Beginning production before Walt's death, Robin Hood began as an adaptation of Reynard the Fox. This idea was scrapped after Disney deemed Reynard a non-suitable hero. After Walt's death, the film was updated to be an adaptation of the Robin Hood stories. The film was released on November 8, 1973 to mixed reviews. While it was a commercial success and was popular with audiences, including a sizable fanbase, the film was criticized for its heavy use of recycled animation from films such as Snow White and the Seven Dwarfs, The Jungle Book and The Aristocats. The recycled animation was justified due to the fact that the company was undergoing a financial slump after Phase One construction of Walt Disney World went over-budget. Despite its mixed critical reception, the film did receive a nomination for an Oscar award at the time.

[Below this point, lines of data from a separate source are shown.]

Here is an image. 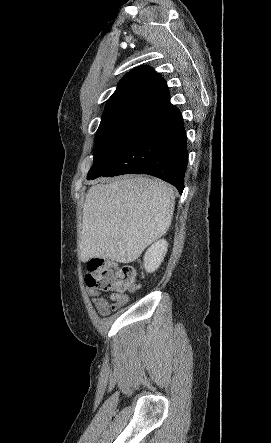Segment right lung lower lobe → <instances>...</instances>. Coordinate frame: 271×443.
I'll return each instance as SVG.
<instances>
[{
  "label": "right lung lower lobe",
  "instance_id": "98d812e1",
  "mask_svg": "<svg viewBox=\"0 0 271 443\" xmlns=\"http://www.w3.org/2000/svg\"><path fill=\"white\" fill-rule=\"evenodd\" d=\"M188 163L186 133L180 111L169 100L154 105L124 137L111 160L87 179L148 174L184 189Z\"/></svg>",
  "mask_w": 271,
  "mask_h": 443
}]
</instances>
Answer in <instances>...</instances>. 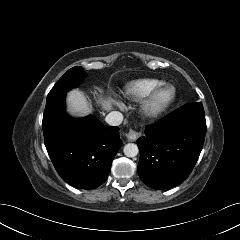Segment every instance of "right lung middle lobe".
Listing matches in <instances>:
<instances>
[{
	"instance_id": "1",
	"label": "right lung middle lobe",
	"mask_w": 240,
	"mask_h": 240,
	"mask_svg": "<svg viewBox=\"0 0 240 240\" xmlns=\"http://www.w3.org/2000/svg\"><path fill=\"white\" fill-rule=\"evenodd\" d=\"M83 70L79 66L69 69L49 92L47 99L57 94L66 93L70 89L77 87L79 82L85 77Z\"/></svg>"
}]
</instances>
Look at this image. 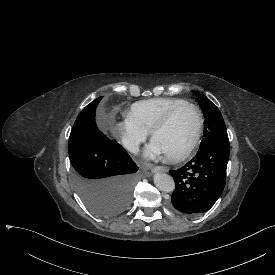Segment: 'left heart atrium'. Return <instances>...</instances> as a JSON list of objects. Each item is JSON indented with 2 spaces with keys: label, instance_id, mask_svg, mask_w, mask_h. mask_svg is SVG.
Here are the masks:
<instances>
[{
  "label": "left heart atrium",
  "instance_id": "1",
  "mask_svg": "<svg viewBox=\"0 0 275 275\" xmlns=\"http://www.w3.org/2000/svg\"><path fill=\"white\" fill-rule=\"evenodd\" d=\"M164 153L159 149L153 142L151 143L150 147L146 152V156L148 158H157L163 155Z\"/></svg>",
  "mask_w": 275,
  "mask_h": 275
}]
</instances>
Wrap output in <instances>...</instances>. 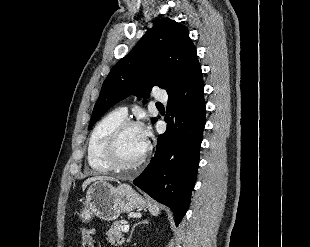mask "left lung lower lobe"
I'll use <instances>...</instances> for the list:
<instances>
[{"label": "left lung lower lobe", "mask_w": 310, "mask_h": 247, "mask_svg": "<svg viewBox=\"0 0 310 247\" xmlns=\"http://www.w3.org/2000/svg\"><path fill=\"white\" fill-rule=\"evenodd\" d=\"M204 82L199 67L168 93L167 129L159 135L154 157L133 183L168 206L179 225L190 203L205 126Z\"/></svg>", "instance_id": "left-lung-lower-lobe-1"}]
</instances>
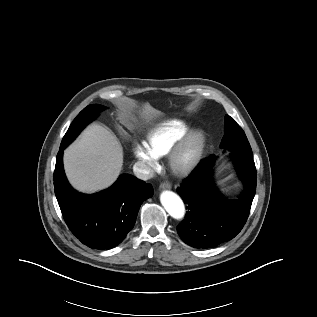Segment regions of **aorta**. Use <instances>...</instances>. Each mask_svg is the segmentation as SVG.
Wrapping results in <instances>:
<instances>
[{
    "instance_id": "obj_1",
    "label": "aorta",
    "mask_w": 317,
    "mask_h": 317,
    "mask_svg": "<svg viewBox=\"0 0 317 317\" xmlns=\"http://www.w3.org/2000/svg\"><path fill=\"white\" fill-rule=\"evenodd\" d=\"M161 204L167 213L176 220L185 215V206L181 198L172 191H164L160 196Z\"/></svg>"
}]
</instances>
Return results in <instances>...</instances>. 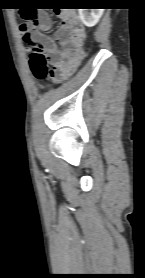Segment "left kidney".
<instances>
[{
	"mask_svg": "<svg viewBox=\"0 0 145 278\" xmlns=\"http://www.w3.org/2000/svg\"><path fill=\"white\" fill-rule=\"evenodd\" d=\"M78 9L80 18L85 26L93 27L95 26L99 19L101 18L104 9Z\"/></svg>",
	"mask_w": 145,
	"mask_h": 278,
	"instance_id": "5707ae66",
	"label": "left kidney"
}]
</instances>
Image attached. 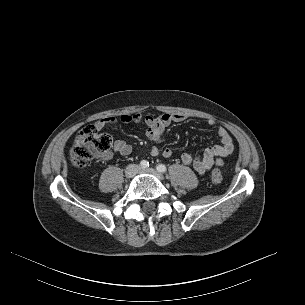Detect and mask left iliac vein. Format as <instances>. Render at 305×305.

Taking four years to complete, The Rescuers was a great critical and commercial success, even breaking the record for largest financial amount made for an animated film on opening weekend, a record it held until 1986 by Don Bluth's An American Tail. The film was Disney's most successful film at the time, regaining people's faith towards the studio's future. The film was a critical success, making it one of the most popular films of the Dark Age which allowed the film to spawn a sequel, The Rescuers Down Under in 1990. It was also Disney's biggest critical and commercial success until the release of The Great Mouse Detective in 1986.
Although beginning production in 1977, The Fox and the Hound wasn't released until July 10, 1981, due to a delay in production after 17% of Disney's animators left the studio. The film was a financial success, but was met with mixed reviews from fans of the original story and critics, who were disappointed with the story changes. However, the film has managed to earn its own fanbase as time would move on from its original release.
Released on July 26, 1985, The Black Cauldron was both a critical and commercial failure, and considered by many to be the lowest point in Disney history. To add insult to injury, it lost to The Care Bears Movie. Despite this, Lloyd Alexander, the author of the books in which the film was based on, recognized no similarity between the books and film, but has still stated that he actually enjoyed the film.
Released on July 2, 1986, The Great Mouse Detective was met with critical and financial success. Disney gained their confidence back due to the success of this film, allowing them to pursue their concepts for future projects like Aladdin and The Little Mermaid (ironically, producers John Musker and Ron Clements had worked on all of these three films). It should be noted that this film's modest success literally saved the animation studio from going bankrupt, which is why this movie is sometimes considered to be the unofficial start of the Disney Renaissance. Despite not making as much cash as its rival film, Don Bluth's An American Tail, it still garnered more favorable reviews from movie critics, most notably Gene Siskel and Roger Ebert.
Often regarded as the final film of the Dark Age, Oliver & Company was a commercial success, but was met with mixed reviews from various movie critics. Despite that, the film was able to earn a Golden Reel Award for Best Sound Editing and was nominated for a Golden Globe Award. This movie also brought back the musical format to Disney's animated films, which formed the bedrock of the films released in the Disney Renaissance. Oliver & Company is the highest grossing film from Disney's Dark Age.